X disconnects - gnashing my teeth

Jonathan Corbet lwn-ft at lwn.net
Wed Sep 26 19:01:57 UTC 2007


In the previous episode, Our Hero was wondering why it is that, with
current rawhide on x86_64, X clients would, on occasion, be abruptly
disconnected from the server.  This problem seems to afflict panel
applets most often, which is OK - GNOME happily offers to restart them
and life is good.  Sometimes more important applications get unplugged,
though, and, once, the core session manager got blown off, abruptly
shutting down everything.  It's good the children were not in the house
when that happened.

Such events have provided a certain motivation to track down the
problem.  After some digging, I have a suspect: gnash, or the
interaction between gnash and X.org.

I've been known to go to finance.google.com to check the status of a
specific (non-Linux-related) stock that I own.  That page is set up to
automatically reload, and it nicely puts the price in the title, so just
leaving a tab there yields a poor-man's stock ticker.  And, believe me,
somebody with my investing skills tends to be a poor man.

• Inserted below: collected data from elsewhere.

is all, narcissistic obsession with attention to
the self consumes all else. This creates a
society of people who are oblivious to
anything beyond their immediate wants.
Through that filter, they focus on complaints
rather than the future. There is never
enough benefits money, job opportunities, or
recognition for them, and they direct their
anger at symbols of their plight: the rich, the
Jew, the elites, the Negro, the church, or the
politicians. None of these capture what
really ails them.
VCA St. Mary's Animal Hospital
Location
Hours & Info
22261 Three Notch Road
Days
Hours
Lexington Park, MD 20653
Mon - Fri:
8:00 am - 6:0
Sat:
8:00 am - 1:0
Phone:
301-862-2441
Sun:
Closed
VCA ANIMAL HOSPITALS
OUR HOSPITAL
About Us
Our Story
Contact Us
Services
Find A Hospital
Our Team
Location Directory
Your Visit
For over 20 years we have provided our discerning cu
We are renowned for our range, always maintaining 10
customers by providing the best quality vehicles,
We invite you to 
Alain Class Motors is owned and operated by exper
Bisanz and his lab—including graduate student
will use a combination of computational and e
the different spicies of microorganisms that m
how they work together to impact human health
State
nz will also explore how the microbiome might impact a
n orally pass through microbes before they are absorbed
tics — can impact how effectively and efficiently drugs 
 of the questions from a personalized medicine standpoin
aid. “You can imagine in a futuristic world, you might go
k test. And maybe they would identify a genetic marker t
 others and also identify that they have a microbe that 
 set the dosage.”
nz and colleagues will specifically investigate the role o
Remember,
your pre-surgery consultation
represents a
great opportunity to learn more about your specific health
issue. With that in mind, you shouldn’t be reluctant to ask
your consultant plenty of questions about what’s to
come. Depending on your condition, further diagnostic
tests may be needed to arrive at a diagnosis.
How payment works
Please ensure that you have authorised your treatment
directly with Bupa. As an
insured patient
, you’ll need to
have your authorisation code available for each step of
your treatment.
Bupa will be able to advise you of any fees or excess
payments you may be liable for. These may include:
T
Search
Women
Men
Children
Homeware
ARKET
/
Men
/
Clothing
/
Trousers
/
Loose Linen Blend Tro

That page is heavy with Google's infatuation with Flash-based
interfaces.  I have the gnash and gnash-plugin packages installed
(currently version 0.8.1-5.fc8); the plugin makes a valiant, though
fruitless effort to display the content on the google page.  In the
process, I have come to notice, it causes the X server to constantly
chew up ~40% of the CPU on my system.  I have also come to notice that,
when this particular page is not present in a browser tab, the problem
with random X disconnects goes away.

So my hypothesis is that gnash is somehow stressing X to the point that
X starts dropping connections.  Any thoughts on a next step in tracking
this down?

Meanwhile, my stocks refuse to go up whether I'm watching their price or
not, so I've concluded that I can do without finance.google.com for now.